Parametrized scissors congruence $K$-theory of manifolds and cobordism categories
Mona Merling, George Raptis, Julia Semikina
TL;DR
This work constructs a parametrized, topologized scissors-congruence $K$-theory spectrum $K^{\square}(\mathrm{Mfd}^{\partial}_d)$ that sits between the cobordism category and algebraic $K$-theory of spaces, with $\pi_0$ recovering a cut-and-paste cobordism group. It develops a bivariant framework for manifolds with tangential structures, defines topologized squares $K$-theory $K^{\square}(\mathsf{Mfd}^{\theta}_{\Delta})$, and builds a cobordism-to-$K^{\square}$ map via a parametrized cobordism category with free boundary.
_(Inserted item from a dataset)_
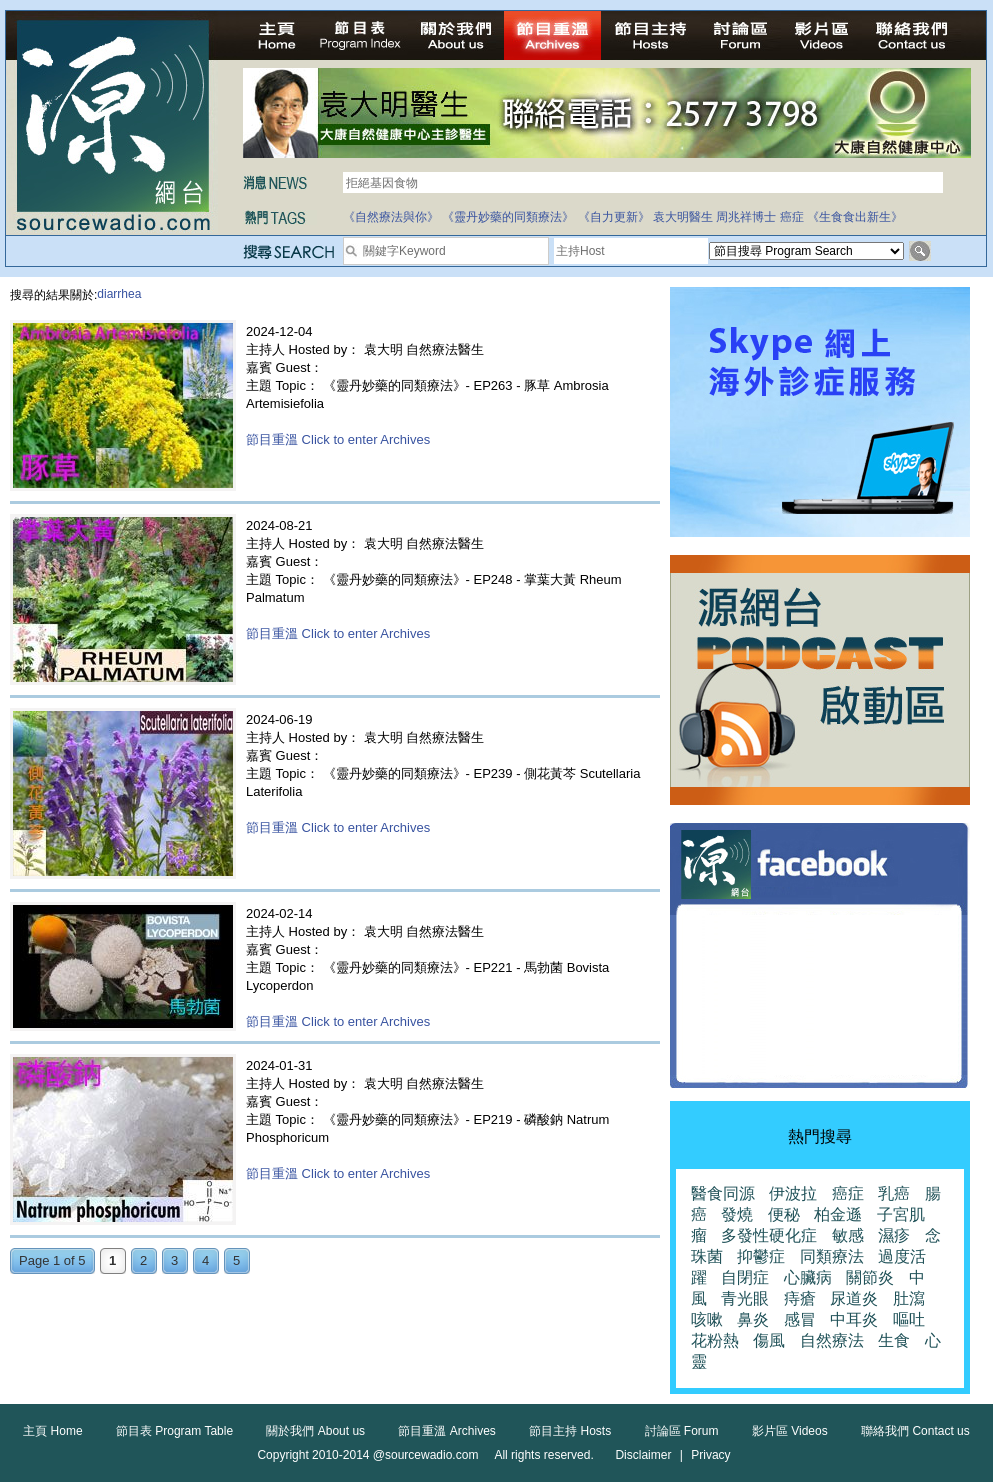 This screenshot has width=993, height=1482. What do you see at coordinates (790, 1431) in the screenshot?
I see `影片區 Videos` at bounding box center [790, 1431].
A compatible map to bivariant $A$-theory is constructed, aligning with the Bökstedt–Madsen map and showing factorization through the thick model $A_{\Delta}(p)$; this yields a precise comparison between $K^{\square}(\mathrm{Mfd}^{\partial}_d)$ and $A(p)$. The paper proves that $\pi_0(\Omega B\mathsf{Cobf}_n)$ matches the oriented cut-and-paste group $\mathrm{SK}^{\partial}_n$, and identifies the image of the mapping-torus subgroup in $\mathrm{SKK}_n$, linking cobordism data to scissors-congruence invariants. Open questions remain about whether the larger cobordism category with free boundary fully recovers the $K^{\square}$-theory after passing to suitable parametrizations.
Abstract
We construct a parametrized version of scissors congruence $K$-theory of manifolds, which in particular gives a topologized version of the scissors congruence $K$-theory of oriented manifolds, and we describe this spectrum as mediating between the cobordism category and usual algebraic $K$-theory of spaces. We show that on $π_0$, the scissors congruence $K$-theory of oriented manifolds agrees with a version of the cobordism category where we allow free boundaries.